• REQUIRED ACTION: Check every line of the entries that follow, and copy the ones containing "Совместимые".

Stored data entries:
══════════════════════════════

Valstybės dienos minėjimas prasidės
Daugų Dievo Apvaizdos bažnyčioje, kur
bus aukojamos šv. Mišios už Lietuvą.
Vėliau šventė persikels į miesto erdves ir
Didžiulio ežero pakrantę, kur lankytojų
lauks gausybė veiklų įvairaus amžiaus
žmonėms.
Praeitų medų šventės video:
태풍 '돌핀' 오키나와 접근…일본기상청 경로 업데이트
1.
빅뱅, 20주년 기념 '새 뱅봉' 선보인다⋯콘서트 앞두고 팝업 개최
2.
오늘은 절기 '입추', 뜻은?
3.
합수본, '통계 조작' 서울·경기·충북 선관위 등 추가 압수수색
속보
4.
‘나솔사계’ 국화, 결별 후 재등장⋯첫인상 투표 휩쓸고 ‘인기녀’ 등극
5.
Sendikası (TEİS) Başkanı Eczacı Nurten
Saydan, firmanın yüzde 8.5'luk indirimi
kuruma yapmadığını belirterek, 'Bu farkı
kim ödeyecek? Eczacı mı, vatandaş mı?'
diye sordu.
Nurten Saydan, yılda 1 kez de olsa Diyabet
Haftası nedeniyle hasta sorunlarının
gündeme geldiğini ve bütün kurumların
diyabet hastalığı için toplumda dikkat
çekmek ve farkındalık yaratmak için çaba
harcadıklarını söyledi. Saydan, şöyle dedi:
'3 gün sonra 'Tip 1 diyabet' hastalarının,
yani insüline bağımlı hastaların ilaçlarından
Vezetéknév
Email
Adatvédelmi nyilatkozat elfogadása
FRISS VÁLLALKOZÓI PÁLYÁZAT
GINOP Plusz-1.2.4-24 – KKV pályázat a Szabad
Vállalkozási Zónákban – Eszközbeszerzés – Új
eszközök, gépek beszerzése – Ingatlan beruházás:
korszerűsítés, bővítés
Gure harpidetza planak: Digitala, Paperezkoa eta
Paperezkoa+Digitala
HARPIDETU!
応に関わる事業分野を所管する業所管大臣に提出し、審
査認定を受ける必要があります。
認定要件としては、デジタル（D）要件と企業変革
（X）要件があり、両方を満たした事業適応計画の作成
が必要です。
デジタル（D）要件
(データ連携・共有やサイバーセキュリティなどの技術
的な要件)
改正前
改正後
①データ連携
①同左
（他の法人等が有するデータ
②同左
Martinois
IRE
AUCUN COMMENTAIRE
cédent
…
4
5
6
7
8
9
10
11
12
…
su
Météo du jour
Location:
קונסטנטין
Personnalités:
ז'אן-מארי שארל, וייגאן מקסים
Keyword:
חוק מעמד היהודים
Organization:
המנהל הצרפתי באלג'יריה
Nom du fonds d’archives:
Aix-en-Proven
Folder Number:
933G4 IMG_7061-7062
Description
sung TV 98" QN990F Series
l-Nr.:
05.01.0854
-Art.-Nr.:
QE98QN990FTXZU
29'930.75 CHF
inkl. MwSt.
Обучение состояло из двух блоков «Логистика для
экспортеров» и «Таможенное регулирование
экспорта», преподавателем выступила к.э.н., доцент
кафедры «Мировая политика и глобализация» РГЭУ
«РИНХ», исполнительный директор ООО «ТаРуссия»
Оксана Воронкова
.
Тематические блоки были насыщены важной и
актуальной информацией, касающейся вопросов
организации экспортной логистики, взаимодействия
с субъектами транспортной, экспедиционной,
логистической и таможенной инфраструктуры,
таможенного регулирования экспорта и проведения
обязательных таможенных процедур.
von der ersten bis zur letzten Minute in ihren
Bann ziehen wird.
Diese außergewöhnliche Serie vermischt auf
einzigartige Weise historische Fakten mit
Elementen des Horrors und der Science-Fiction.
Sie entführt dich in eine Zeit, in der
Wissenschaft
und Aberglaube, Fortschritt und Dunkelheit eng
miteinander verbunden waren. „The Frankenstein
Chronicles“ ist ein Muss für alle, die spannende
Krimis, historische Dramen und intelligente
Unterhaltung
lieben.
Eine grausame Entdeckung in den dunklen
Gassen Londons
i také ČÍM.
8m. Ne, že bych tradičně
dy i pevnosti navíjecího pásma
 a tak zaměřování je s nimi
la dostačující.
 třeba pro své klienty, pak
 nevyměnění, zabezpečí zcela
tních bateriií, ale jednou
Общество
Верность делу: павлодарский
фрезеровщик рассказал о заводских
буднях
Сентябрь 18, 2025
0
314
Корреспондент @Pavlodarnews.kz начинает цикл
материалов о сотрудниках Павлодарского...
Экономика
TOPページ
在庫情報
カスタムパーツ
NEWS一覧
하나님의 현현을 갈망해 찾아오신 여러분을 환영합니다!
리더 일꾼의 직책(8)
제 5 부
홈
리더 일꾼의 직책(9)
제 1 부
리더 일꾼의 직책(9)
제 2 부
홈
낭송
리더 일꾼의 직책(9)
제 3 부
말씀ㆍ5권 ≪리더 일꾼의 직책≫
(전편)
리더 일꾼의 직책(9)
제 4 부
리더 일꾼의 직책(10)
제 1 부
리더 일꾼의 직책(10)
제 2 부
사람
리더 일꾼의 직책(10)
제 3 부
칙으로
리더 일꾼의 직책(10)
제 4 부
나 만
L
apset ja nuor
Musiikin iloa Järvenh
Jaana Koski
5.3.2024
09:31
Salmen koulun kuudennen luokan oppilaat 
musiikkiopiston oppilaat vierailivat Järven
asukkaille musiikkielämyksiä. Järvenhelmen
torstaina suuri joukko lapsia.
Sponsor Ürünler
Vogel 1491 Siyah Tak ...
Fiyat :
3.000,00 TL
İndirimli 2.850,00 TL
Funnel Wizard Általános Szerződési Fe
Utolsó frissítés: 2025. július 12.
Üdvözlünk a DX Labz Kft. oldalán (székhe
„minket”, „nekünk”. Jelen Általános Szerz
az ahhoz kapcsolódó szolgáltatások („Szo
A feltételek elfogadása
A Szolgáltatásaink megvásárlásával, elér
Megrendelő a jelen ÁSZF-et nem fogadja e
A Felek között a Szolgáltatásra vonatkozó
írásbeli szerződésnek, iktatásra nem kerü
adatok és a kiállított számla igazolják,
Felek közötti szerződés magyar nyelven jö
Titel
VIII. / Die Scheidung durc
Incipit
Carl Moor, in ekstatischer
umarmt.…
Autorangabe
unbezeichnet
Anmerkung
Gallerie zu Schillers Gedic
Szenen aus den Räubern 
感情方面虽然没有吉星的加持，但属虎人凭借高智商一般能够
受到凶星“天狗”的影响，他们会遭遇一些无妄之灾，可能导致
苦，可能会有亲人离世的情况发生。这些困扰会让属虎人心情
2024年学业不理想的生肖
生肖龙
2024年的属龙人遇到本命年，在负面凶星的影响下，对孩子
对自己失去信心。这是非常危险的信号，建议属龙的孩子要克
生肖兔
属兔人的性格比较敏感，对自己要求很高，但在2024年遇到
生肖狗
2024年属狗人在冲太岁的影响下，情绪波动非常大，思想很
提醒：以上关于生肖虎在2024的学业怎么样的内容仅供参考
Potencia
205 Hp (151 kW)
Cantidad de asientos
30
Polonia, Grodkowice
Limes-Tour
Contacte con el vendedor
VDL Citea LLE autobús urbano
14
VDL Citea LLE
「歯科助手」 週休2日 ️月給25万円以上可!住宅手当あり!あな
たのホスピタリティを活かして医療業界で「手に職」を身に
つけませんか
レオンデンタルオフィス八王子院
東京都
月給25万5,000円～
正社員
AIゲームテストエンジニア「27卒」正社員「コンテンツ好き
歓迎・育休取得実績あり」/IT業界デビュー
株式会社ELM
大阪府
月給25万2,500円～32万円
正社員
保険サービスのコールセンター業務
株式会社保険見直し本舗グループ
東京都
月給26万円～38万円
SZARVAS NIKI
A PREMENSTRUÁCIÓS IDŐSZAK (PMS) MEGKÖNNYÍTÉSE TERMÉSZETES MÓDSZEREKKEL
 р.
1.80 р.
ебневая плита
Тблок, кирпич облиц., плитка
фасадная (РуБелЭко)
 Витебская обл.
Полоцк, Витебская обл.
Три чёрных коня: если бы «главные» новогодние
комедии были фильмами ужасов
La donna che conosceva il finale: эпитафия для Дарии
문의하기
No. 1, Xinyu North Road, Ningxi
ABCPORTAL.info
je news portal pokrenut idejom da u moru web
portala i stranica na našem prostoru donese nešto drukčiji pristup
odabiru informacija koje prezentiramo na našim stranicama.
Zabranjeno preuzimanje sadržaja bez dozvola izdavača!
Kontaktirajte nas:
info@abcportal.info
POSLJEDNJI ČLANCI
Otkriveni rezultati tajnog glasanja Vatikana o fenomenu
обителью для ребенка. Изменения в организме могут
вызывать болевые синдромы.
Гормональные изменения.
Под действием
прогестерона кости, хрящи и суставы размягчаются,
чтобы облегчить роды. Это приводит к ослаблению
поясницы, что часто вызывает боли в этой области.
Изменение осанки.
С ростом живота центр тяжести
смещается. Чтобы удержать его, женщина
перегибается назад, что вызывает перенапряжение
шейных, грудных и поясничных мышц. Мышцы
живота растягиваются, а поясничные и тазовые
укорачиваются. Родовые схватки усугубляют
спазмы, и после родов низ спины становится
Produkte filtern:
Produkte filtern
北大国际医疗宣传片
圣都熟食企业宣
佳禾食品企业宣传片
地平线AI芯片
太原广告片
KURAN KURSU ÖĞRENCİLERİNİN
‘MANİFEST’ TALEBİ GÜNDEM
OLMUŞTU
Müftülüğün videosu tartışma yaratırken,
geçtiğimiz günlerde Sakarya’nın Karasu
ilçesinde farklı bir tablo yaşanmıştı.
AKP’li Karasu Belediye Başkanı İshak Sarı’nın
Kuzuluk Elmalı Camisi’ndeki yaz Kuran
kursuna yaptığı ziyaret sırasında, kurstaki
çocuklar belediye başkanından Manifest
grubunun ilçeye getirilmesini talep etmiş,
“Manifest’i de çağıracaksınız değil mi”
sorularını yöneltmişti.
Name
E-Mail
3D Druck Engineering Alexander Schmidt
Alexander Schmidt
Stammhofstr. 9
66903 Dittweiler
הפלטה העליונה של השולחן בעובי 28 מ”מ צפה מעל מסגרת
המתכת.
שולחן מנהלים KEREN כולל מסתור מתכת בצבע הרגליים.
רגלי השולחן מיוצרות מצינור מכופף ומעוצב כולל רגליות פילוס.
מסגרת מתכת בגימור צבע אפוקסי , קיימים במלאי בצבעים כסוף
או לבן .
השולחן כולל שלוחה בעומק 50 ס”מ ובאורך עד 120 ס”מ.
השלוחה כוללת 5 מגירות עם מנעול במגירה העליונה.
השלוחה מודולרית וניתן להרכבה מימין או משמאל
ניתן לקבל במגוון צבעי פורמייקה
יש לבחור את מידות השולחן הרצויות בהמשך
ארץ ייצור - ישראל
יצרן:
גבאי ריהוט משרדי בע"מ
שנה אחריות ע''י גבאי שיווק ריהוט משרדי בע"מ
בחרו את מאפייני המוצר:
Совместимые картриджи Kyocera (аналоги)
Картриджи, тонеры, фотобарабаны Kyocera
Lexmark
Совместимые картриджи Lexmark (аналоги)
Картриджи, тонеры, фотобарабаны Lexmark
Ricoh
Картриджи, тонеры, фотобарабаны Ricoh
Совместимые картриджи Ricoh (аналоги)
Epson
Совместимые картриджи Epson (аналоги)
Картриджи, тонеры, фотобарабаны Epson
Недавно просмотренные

══════════════════════════════

• RESPONSE AREA:
Совместимые картриджи Kyocera (аналоги)
Совместимые картриджи Lexmark (аналоги)
Совместимые картриджи Ricoh (аналоги)
Совместимые картриджи Epson (аналоги)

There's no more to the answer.